Hafıza; şekiller veya geleneklerle kısıtlanmamış ve yeni fikir birleşimlerine her zaman açık olan bir serbest düşünce etkinliğinden çok daha önemsizdir. Bir ulusa serbest düşünce etkinliği sunarsanız bu etkinlik, pusula ibresinin gemiyi limana götüreceği kadar kesin bir yoldan ulusu medeniyete yönlendirecektir. Kavramsal yazının kaçınılmaz basitliğinin ortaya çıktığı yer burasıdır. Kavramsal yazı daima ayrıntılarla uğraşır. Mısır’ın sembolik alfabesinde bakire, evli, çocuğu olmayan dul, tek çocuklu dul ve iki çocuklu kadınlar için ayrı figürler vardır. Başka hangi koşullar için var bilmiyorum ama kadın için bir işaret yoktur. Doğal olarak böyle olması gerekir.

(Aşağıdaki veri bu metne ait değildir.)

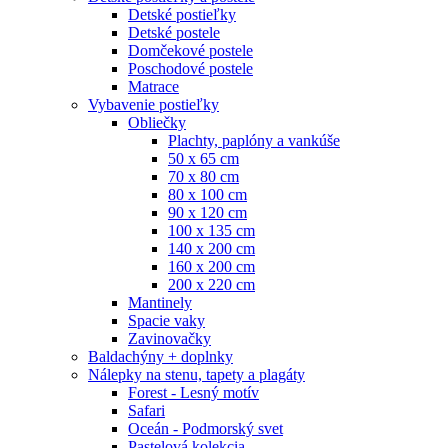
Detské postieľky
Detské postele
Domčekové postele
Poschodové postele
Matrace
Vybavenie postieľky
Obliečky
Plachty, paplóny a vankúše
50 x 65 cm
70 x 80 cm
80 x 100 cm
90 x 120 cm
100 x 135 cm
140 x 200 cm
160 x 200 cm
200 x 220 cm
Mantinely
Spacie vaky
Zavinovačky
Baldachýny + doplnky
Nálepky na stenu, tapety a plagáty
Forest - Lesný motív
Safari
Oceán - Podmorský svet
Pastelová kolekcia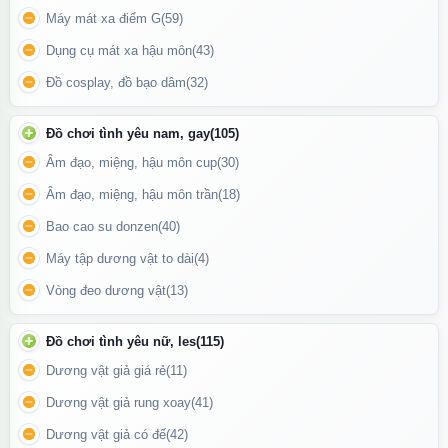
Quy cách: Hộp 10 chiếc
Máy mát xa điểm G
(59)
Tiêu chuẩn: ISO 4074:2015, ISO 13485:2016
Dụng cụ mát xa hậu môn
(43)
Đồ cosplay, đồ bạo dâm
(32)
Đồ chơi tình yêu nam, gay
(105)
Âm đạo, miệng, hậu môn cup
(30)
Âm đạo, miệng, hậu môn trần
(18)
Bao cao su donzen
(40)
Máy tập dương vật to dài
(4)
Vòng đeo dương vật
(13)
Đồ chơi tình yêu nữ, les
(115)
Dương vật giả giá rẻ
(11)
Dương vật giả rung xoay
(41)
Bao cao su
Sure DongKuk
Ultra Thin nổi bật với thiết kế siêu
Dương vật giả có đế
(42)
mỏng giúp truyền cảm giác chân thật tối đa nhưng vẫn đảm bảo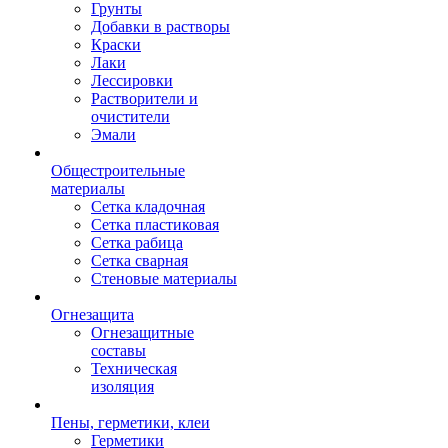
Грунты
Добавки в растворы
Краски
Лаки
Лессировки
Растворители и
очистители
Эмали
Общестроительные
материалы
Сетка кладочная
Сетка пластиковая
Сетка рабица
Сетка сварная
Стеновые материалы
Огнезащита
Огнезащитные
составы
Техническая
изоляция
Пены, герметики, клеи
Герметики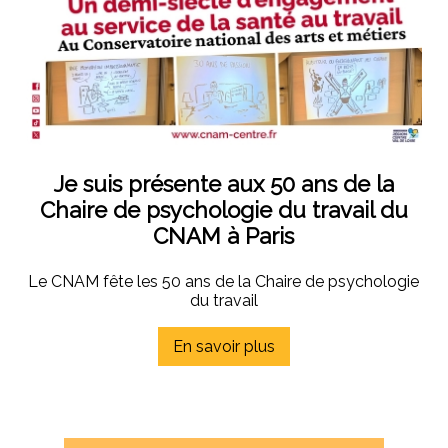
Je suis présente aux 50 ans de la
Chaire de psychologie du travail du
CNAM à Paris
Le CNAM fête les 50 ans de la Chaire de psychologie
du travail
En savoir plus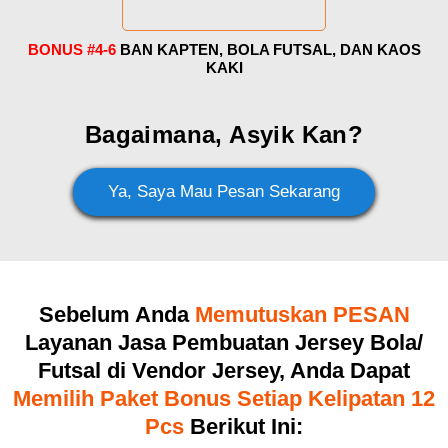
BONUS #4-6
BAN KAPTEN, BOLA FUTSAL, DAN KAOS
KAKI
Bagaimana, Asyik Kan?
Ya, Saya Mau Pesan Sekarang
Sebelum Anda
Memutuskan PESAN
Layanan Jasa Pembuatan Jersey Bola/
Futsal di Vendor Jersey, Anda Dapat
Memilih Paket Bonus Setiap Kelipatan 12
Pcs
Berikut Ini: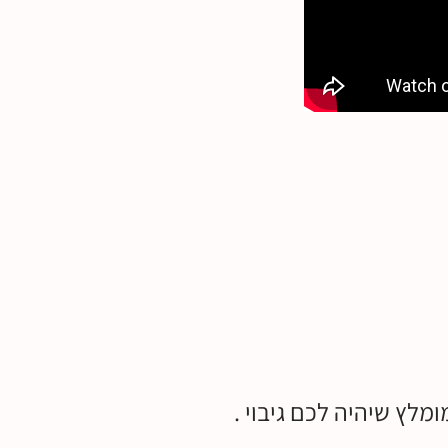
לץ שיהיה לכם גיבוי .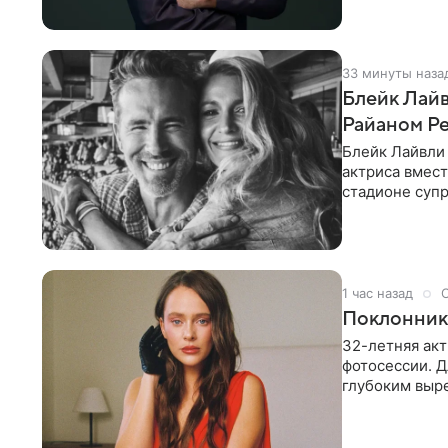
33 минуты наза
Блейк Лайв
Райаном Р
Блейк Лайвли
актриса вмест
стадионе супр
серию
1 час назад
Поклонники
32-летняя акт
фотосессии. Д
глубоким выр
драпировкой н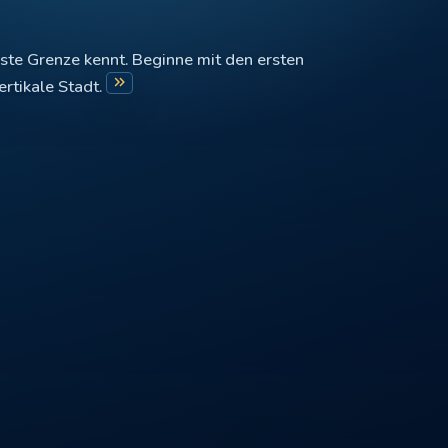
este Grenze kennt. Beginne mit den ersten
keyboard_double_arrow_right
rtikale Stadt.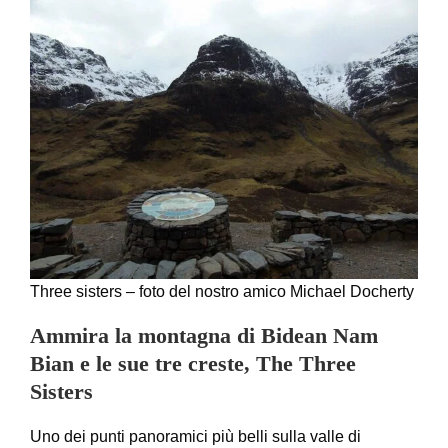
Three sisters – foto del nostro amico Michael Docherty
Ammira la montagna di Bidean Nam
Bian e le sue tre creste, The Three
Sisters
Uno dei punti panoramici più belli sulla valle di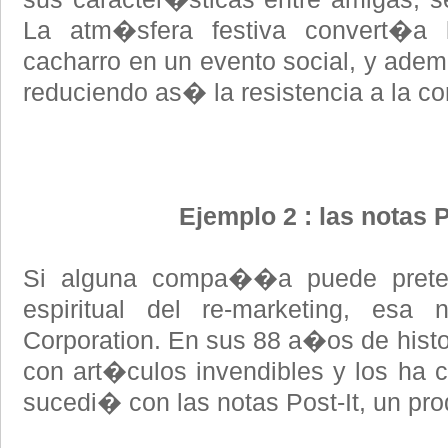
La atm�sfera festiva convert�a
cacharro en un evento social, y adem
reduciendo as� la resistencia a la c
Ejemplo 2 : las notas P
Si alguna compa��a puede preten
espiritual del re-marketing, es
Corporation. En sus 88 a�os de histo
con art�culos invendibles y los ha c
sucedi� con las notas Post-It, un pro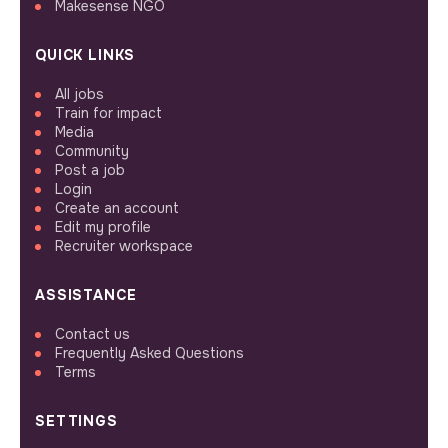
Makesense NGO
QUICK LINKS
All jobs
Train for impact
Media
Community
Post a job
Login
Create an account
Edit my profile
Recruiter workspace
ASSISTANCE
Contact us
Frequently Asked Questions
Terms
SETTINGS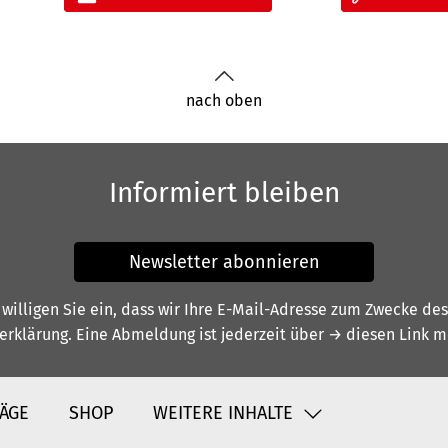
nach oben
Informiert bleiben
Newsletter abonnieren
illigen Sie ein, dass wir Ihre E-Mail-Adresse zum Zwecke de
erklärung
. Eine Abmeldung ist jederzeit über
→ diesen Link
mö
ÄGE
SHOP
WEITERE INHALTE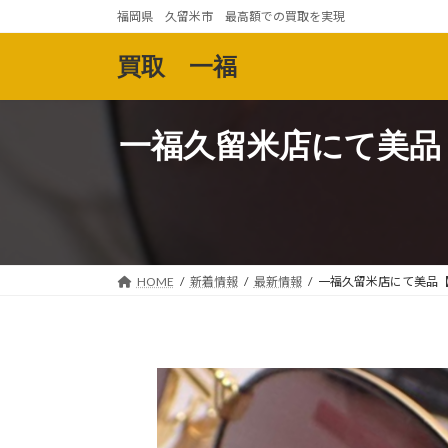
コ
ナ
福岡県 久留米市 最高額での買取を実現
ン
ビ
テ
ゲ
買取 一福
ン
ー
ツ
シ
へ
ョ
一福久留米店にて美品
ス
ン
キ
に
ッ
移
プ
動
HOME
新着情報
最新情報
一福久留米店にて美品【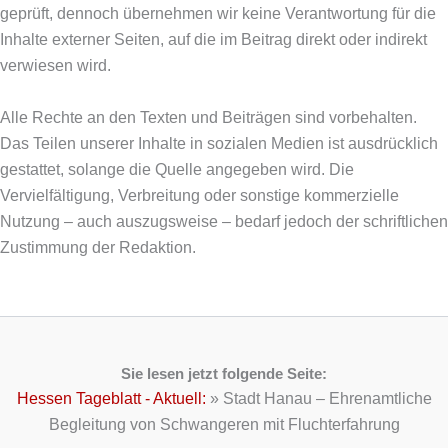
geprüft, dennoch übernehmen wir keine Verantwortung für die
Inhalte externer Seiten, auf die im Beitrag direkt oder indirekt
verwiesen wird.
Alle Rechte an den Texten und Beiträgen sind vorbehalten.
Das Teilen unserer Inhalte in sozialen Medien ist ausdrücklich
gestattet, solange die Quelle angegeben wird. Die
Vervielfältigung, Verbreitung oder sonstige kommerzielle
Nutzung – auch auszugsweise – bedarf jedoch der schriftlichen
Zustimmung der Redaktion.
Sie lesen jetzt folgende Seite:
Hessen Tageblatt - Aktuell:
»
Stadt Hanau – Ehrenamtliche
Begleitung von Schwangeren mit Fluchterfahrung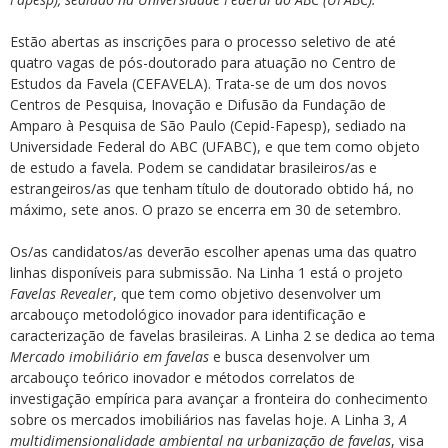
Estão abertas as inscrições para o processo seletivo de até
quatro vagas de pós-doutorado para atuação no Centro de
Estudos da Favela (CEFAVELA). Trata-se de um dos novos
Centros de Pesquisa, Inovação e Difusão da Fundação de
Amparo à Pesquisa de São Paulo (Cepid-Fapesp), sediado na
Universidade Federal do ABC (UFABC), e que tem como objeto
de estudo a favela. Podem se candidatar brasileiros/as e
estrangeiros/as que tenham título de doutorado obtido há, no
máximo, sete anos. O prazo se encerra em 30 de setembro.
Os/as candidatos/as deverão escolher apenas uma das quatro
linhas disponíveis para submissão. Na Linha 1 está o projeto
Favelas Revealer
, que tem como objetivo desenvolver um
arcabouço metodológico inovador para identificação e
caracterização de favelas brasileiras. A Linha 2 se dedica ao tema
Mercado imobiliário em favelas
e busca desenvolver um
arcabouço teórico inovador e métodos correlatos de
investigação empírica para avançar a fronteira do conhecimento
sobre os mercados imobiliários nas favelas hoje. A Linha 3,
A
multidimensionalidade ambiental na urbanização de favelas
, visa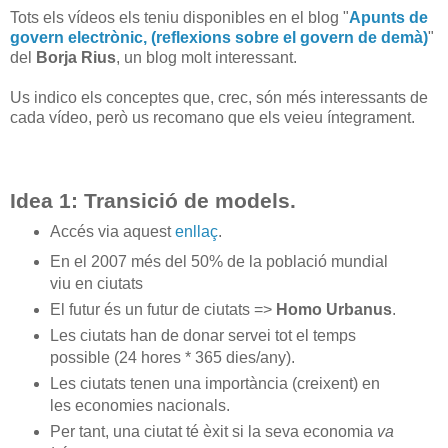
Tots els vídeos els teniu disponibles en el blog "
Apunts de
govern electrònic, (reflexions sobre el govern de demà)
"
del
Borja Rius
, un blog molt interessant.
Us indico els conceptes que, crec, són més interessants de
cada vídeo, però us recomano que els veieu íntegrament.
Idea 1: Transició de models.
Accés via aquest
enllaç
.
En el 2007 més del 50% de la població mundial
viu en ciutats
El futur és un futur de ciutats =>
Homo Urbanus
.
Les ciutats han de donar servei tot el temps
possible (24 hores * 365 dies/any).
Les ciutats tenen una importància (creixent) en
les economies nacionals.
Per tant, una ciutat té èxit si la seva economia
va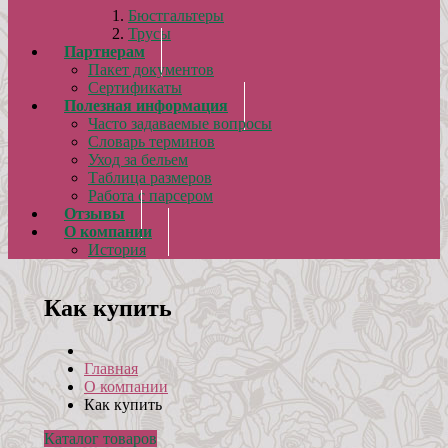
Бюстгальтеры
Трусы
Партнерам
Пакет документов
Сертификаты
Полезная информация
Часто задаваемые вопросы
Словарь терминов
Уход за бельем
Таблица размеров
Работа с парсером
Отзывы
О компании
История
Как купить
Главная
О компании
Как купить
Каталог товаров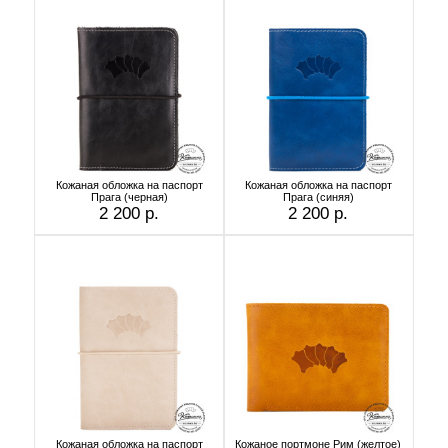
Кожаная обложка на паспорт
Кожаная обложка на паспорт
Прага (черная)
Прага (синяя)
2 200 р.
2 200 р.
Кожаная обложка на паспорт
Кожаное портмоне Рим (желтое)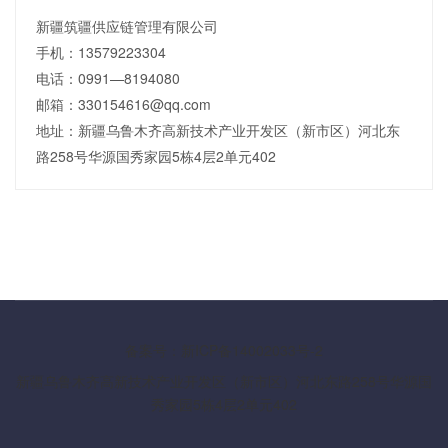
新疆筑疆供应链管理有限公司
手机：13579223304
电话：0991—8194080
邮箱：330154616@qq.com
地址：新疆乌鲁木齐高新技术产业开发区（新市区）河北东
路258号华源国秀家园5栋4层2单元402
备案号：新ICP备14002033号-2
新疆乌鲁木齐高新技术产业开发区（新市区）河北东路258号华源国
秀家园5栋4层2单元402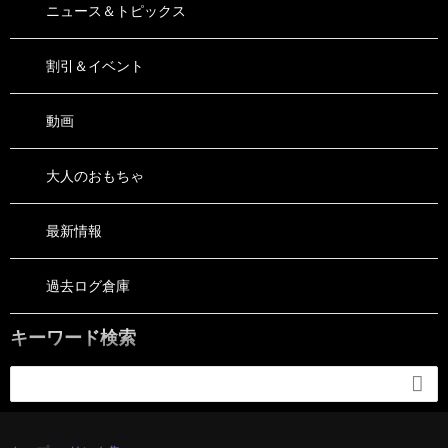
ニュース＆トピックス
割引＆イベント
動画
大人のおもちゃ
最新情報
過去ログ倉庫
キーワード検索


Zira semboller nesneyi göründüğü veya görünmek istendiği şekilde temsil eder, düşüncede olduğu gibi değil. Dahası daimî ezbere öğrenme mutlaka birebir tekrara ve zihinsel köleliğe yol açar.
Bir sembol anlaşıldığında, dilden bağımsızdır ve bir Arap rakamı gibi evrensel olarak geçerlidir. Ancak konuşulan dille yazılı dilin ayrımı tartışmaya açık bir avantajdır. Bu ayrım; biçimin zarafeti, tantanalı dönemler ve ifadenin inceliğiyle bir dildeki bütün kalıcı izleri anında yok eder. Dilin canlılığı, dilin biçimleri kontrolsüz dalgalanmalara bırakıldığında zayıflar. Bilgisini böyle bir kaynaktan edinen bir öğrenci için yazılı şiir, dilbilgisi, hitabet imkânsızdır.
Son olarak, vahşi nesillerden medeni nesillere aktarılan kadim figürlere körü körüne bağlılığın estetik duygusuna zarar verdiği ve zihinlerin sanattaki ve doğadaki güzelliği görmesine engel olduğu küçük Humboldt tarafından doğrulukla gözlemlenmiştir.
Dolayısıyla düşüncenin şekil ve sembollerle aktarımı, her şeyi göz önünde bulundurduğumuzda, yetersiz ve maddi eğilimleri besler ve çokbireşimli dillerin yaratıcılığı, üretim amaçlıymış gibi gözükür. Bu sistemin hafızayı güçlendirmeye yarayan telafi edici bir özelliği, buradaki garip azmi açıklamaya yardımcı olacaktır. Bir sonraki bölümde göreceğimiz üzere belirli mitler, tamamen birbirinden kopmuş aileler tarafından bu azim sayesinde korunmuştur.
Dilin bu özelliği dışında Kızılderili tarihinin, türümüzün medeniyet yolunda kayda değer herhangi bir ilerleme göstermiş başka bir üyesiyle paralellik göstermeyen iki özelliği vardır.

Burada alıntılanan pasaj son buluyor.